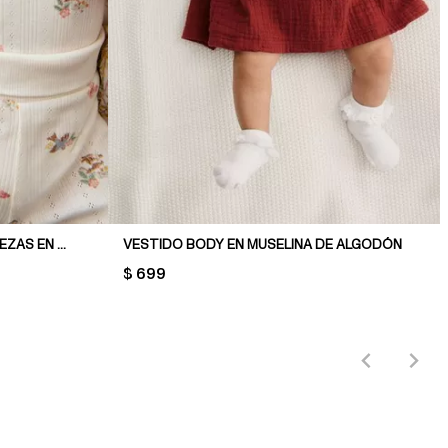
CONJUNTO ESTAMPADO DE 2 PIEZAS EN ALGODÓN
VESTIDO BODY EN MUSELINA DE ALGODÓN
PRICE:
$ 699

────────────────

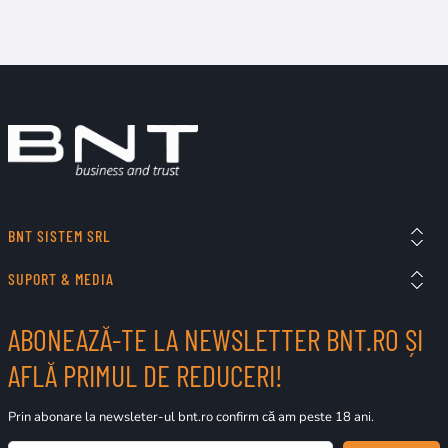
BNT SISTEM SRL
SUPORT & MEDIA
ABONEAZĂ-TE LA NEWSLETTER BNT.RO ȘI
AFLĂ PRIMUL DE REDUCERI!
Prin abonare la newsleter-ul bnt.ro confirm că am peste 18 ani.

────────────────

▶ The problem:
A single number is required: the count of lines in the data above that include the string "ALGODÓN".

▶ Response to the exercise:
2